Family Dinner with Chef Nei
923 Pacific Ave. at Powell, San Francisco [[Update 11/26/07: New location at 680 Clay St. at Kearny]]
Chinatown/Nob Hill neighborhood
Chef's tasting dinners daily with primary seating at 7 p.m.
Reservations required. Cash only.
Growing up Chinese, I’ve been to my share of Chinese banquets, where dishes and dishes of food come one after another until you actually hear people saying: “please, enough.” But I’ve never heard of a Chinese tasting menu, where diners give up control of selecting the menu to the chef. (My mom would never leave it to the chef; she would think the chef would give us whatever dishes he couldn’t move that day.)
So when fellow food blogger Foodhoe suggested Jai Yun and its multi-course chef’s tasting menu, I was intrigued.
I’d never heard of Jai Yun, so I did some research on the Web and found raving reviews in the San Francisco Chronicle and among some food bloggers—one even calling the restaurant’s chef and owner Nei Chiaji the Chinese version of Thomas Keller. Now that’s a pretty high standard to live up to and it did more than raise my expectations of dinner at Jai Yun.
Our initial attempt to go to Jai Yun was foiled when the restaurant closed for a few days near the end of summer. So Foodhoe made a reservation for the following Thursday, which is surprising because all information on this restaurant says they’re closed on that day. But with confirmation in hand, Foodhoe and I walked the hills of San Francisco’s Chinatown to the door of Jai Yun.
NOTE: Two important things about planning to eat at Jai Yun. 1) Reservations are required and it seems like there’s only one seating, at 7 p.m. If you call later in the day, you’re more likely to reach the chef’s son, who speaks a little more English than his wife. 2) Bring cash, despite the fact that the fixed price for the dinner can go as high as $100 per person. This really is a family-run restaurant.
The outside of the restaurant looks like any tiny Chinese restaurant you’ll find in Chinatown, except it’s plastered with several Zagat logos. You walk in to what some might consider a dive but what I think is a real mom-and-pop restaurant with casual décor and a lot of Christmas lights. Foodhoe and I were the first to arrive so we picked a table near the window. We were given menus that didn’t list the food items (because that’s decided by the chef) but instead gave us information about the chef’s approach to dinner (he selects fresh and seasonal ingredients from that day’s market) and his upbringing (he’s originally from Nanjing, which is the ancient capital of China not too far from Shanghai). Behind me were placards with Chinese characters and English translations describing various dishes.

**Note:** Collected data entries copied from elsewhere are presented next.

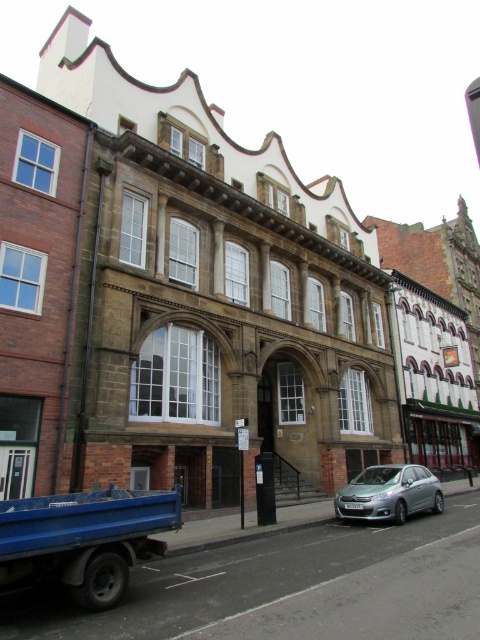 Who is more forward, (31,545) or (432,474)?

Answer: Positioned in front is point (31,545).

Who is taller, blue matte truck at lower left or satin silver car at lower center?

satin silver car at lower center

Describe the element at coordinates (84, 540) in the screenshot. I see `blue matte truck at lower left` at that location.

Where is `blue matte truck at lower left`? blue matte truck at lower left is located at coordinates (84, 540). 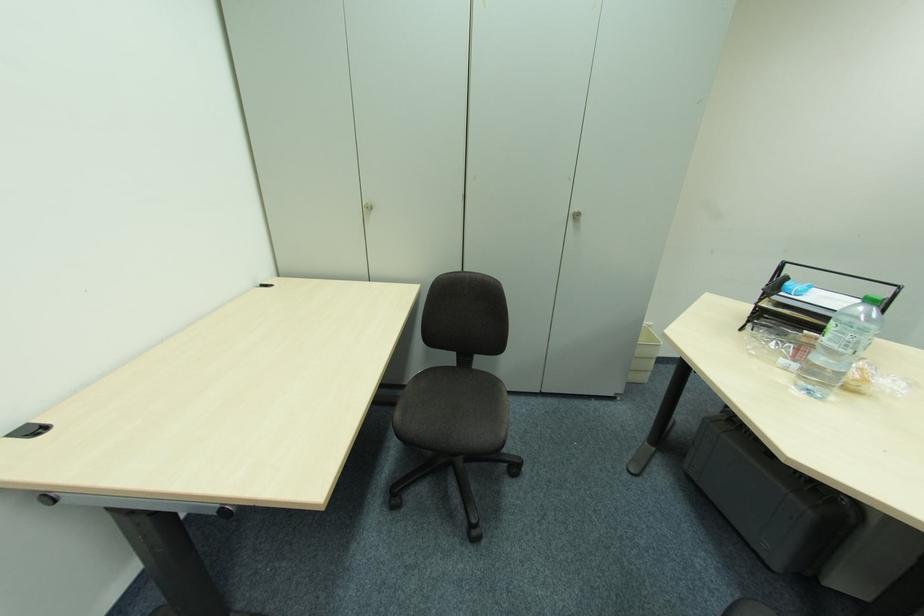 The image size is (924, 616). I want to click on green bottle cap, so click(839, 347). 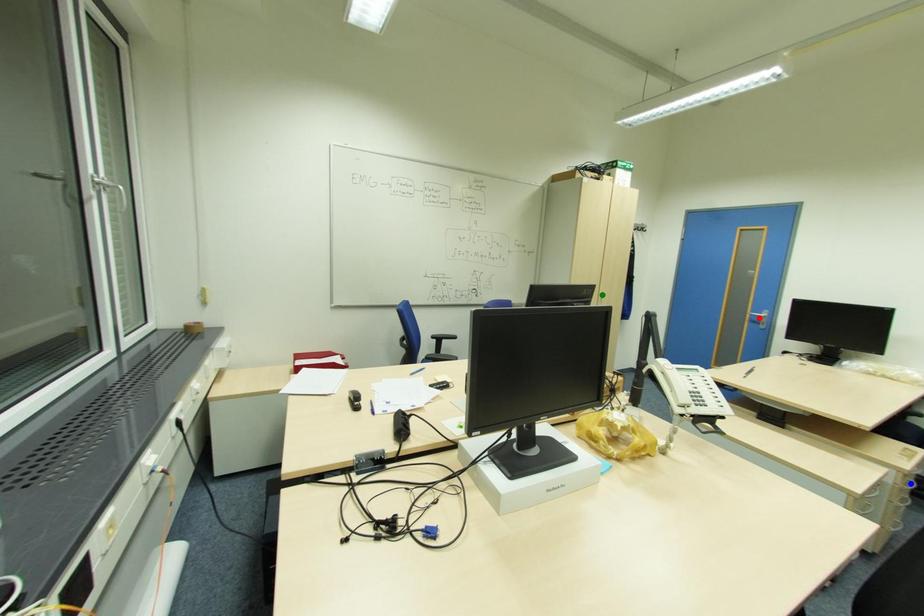 Order these from nearest to farthest:
red point, blue point, green point

blue point → green point → red point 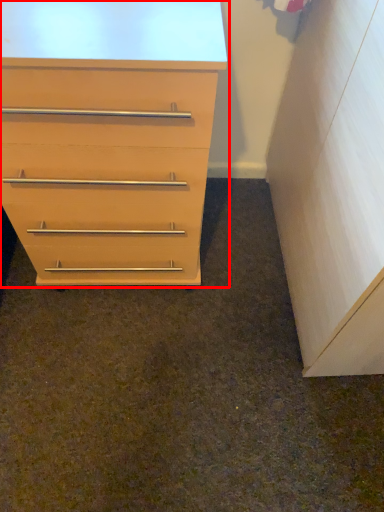 Question: From the image's perspective, what is the correct spatial relationship of chest of drawers (annotated by the red box) in relation to file cabinet?

Choices:
 (A) above
 (B) below

Answer: (A) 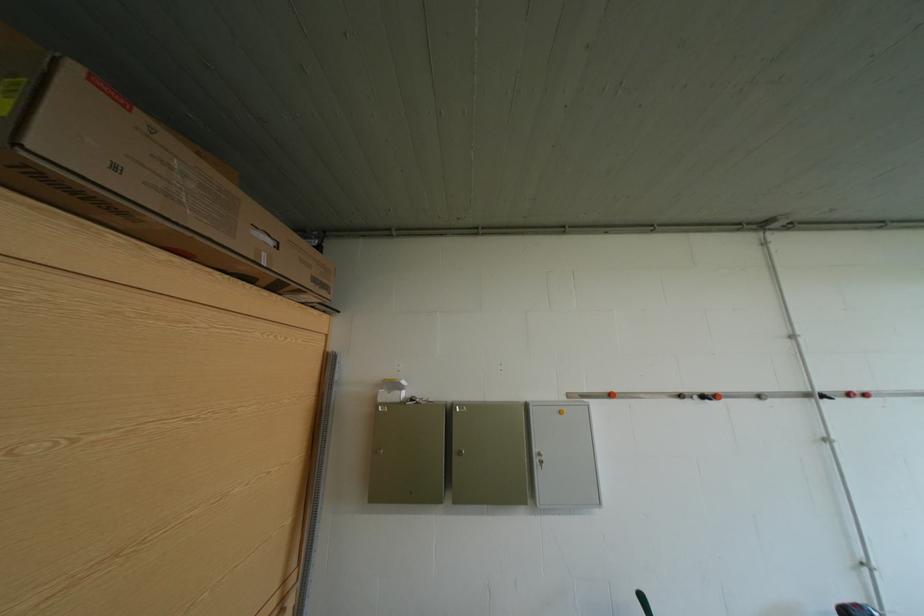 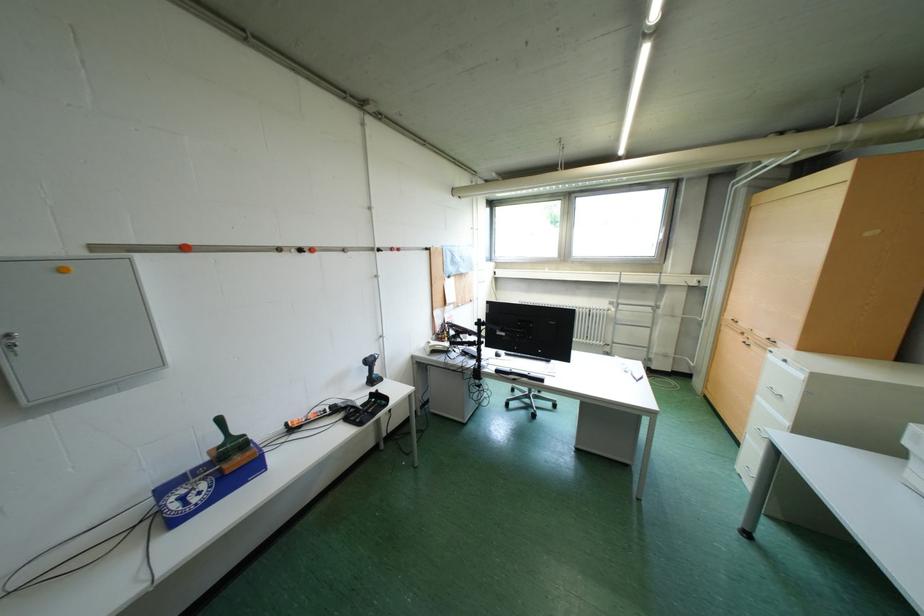 The first image is from the beginning of the video and the second image is from the end. How did the camera likely rotate when shooting the video?

The camera rotated toward right-down. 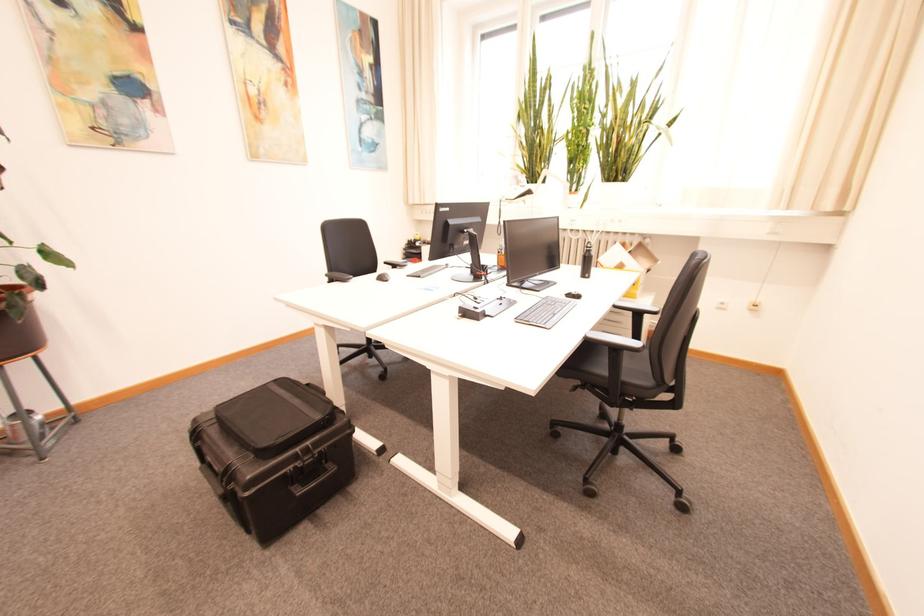 I want to click on chair sitting surface, so click(x=631, y=374). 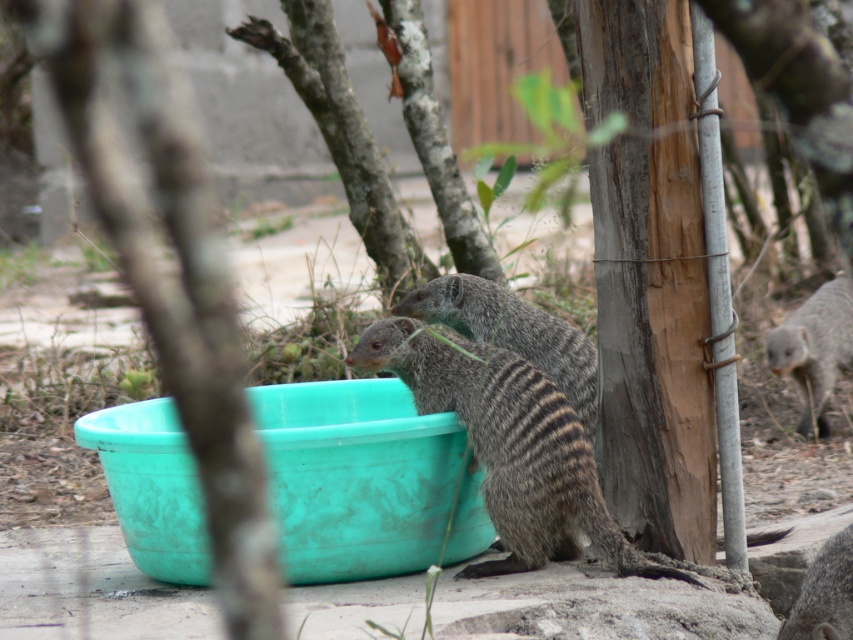 Who is more distant from viewer, (x=801, y=356) or (x=798, y=595)?

The point (x=801, y=356) is more distant.

Who is more forward, (798, 355) or (801, 612)?

Positioned in front is point (801, 612).

Locate an element on the screen. The width and height of the screenshot is (853, 640). gray fur at right is located at coordinates click(x=814, y=348).

Does green plastic bucket at lower center have a smaller size compared to gray fur at center?

No.

Does point (236, 324) come behind point (851, 529)?

Yes.

Identify the location of green plastic bucket at lower center. This screenshot has width=853, height=640. (167, 272).

At what (x,y) coordinates should I click in order to perform the action: click on green plastic bucket at lower center. Please return your answer as a coordinate pair (x, y). Looking at the image, I should click on (167, 272).

In order to click on green plastic bucket at lower center in this screenshot , I will do `click(167, 272)`.

Who is lower down, green plastic bucket at lower center or gray fur at right?

Positioned lower is gray fur at right.

Find the location of a particular element. green plastic bucket at lower center is located at coordinates (167, 272).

After being left alone for quite some time, the hostess (my guess is the chef’s wife) came back to get our decision about our dinner level. The minimum for dinner is $45 per person but Foodhoe and I decided to kick it up a notch and go for $55. (More adventurous people can go for even higher menus in the $75-100 range.) Then we sat back and waited for the feast to begin.A young man dressed in a well-worn T-shirt (my guess is the chef’s son) started us with the cold plates. He brought out mini plates with food neatly piled into a tiny molehill and briefly announced each dish to us. There were too many plates to photograph so here’s a couple of snapshots of some of the cold dishes. A total of nine plates arrived and they included (in order of appearance): 1) Jellyfish salad, 2) thinly sliced Lotus Root Salad, 3) Green Radish Salad, 4) thinly sliced Preserved Beef, 5) Pickled Cabbage, 6) Mixed Mushrooms with Shark Fin, 7) Dried Tofu slices, 8) Cucumber Salad and 9) Cilantro Salad.
A clear distinction of all the dishes is the fantastic knife skills of Chef Nei. The cucumber were paper-thin and you could almost thread a needle with the jellyfish (OK, maybe not, but they were the thinnest jellyfish slices I’ve ever seen.) There were so much precision in each cut that many of the pieces looked identical.
The taste was a mix bag of things familiar and things not: the jellyfish was bland, the lotus root was nicely pickled, so were the radish, which had a nice crunch with an underlining sesame oil flavor. The sweet-and-sour vinaigrette was perfect in the pickled cabbage but was virtually nonexistent in the cucumber. The tofu tasted like every other vegetarian dish I’ve had at a Chinese restaurant (and I don’t like forced vegetarian dishes at Chinese restaurants) but the thinly sliced preserved beef had an interesting spicy flavor.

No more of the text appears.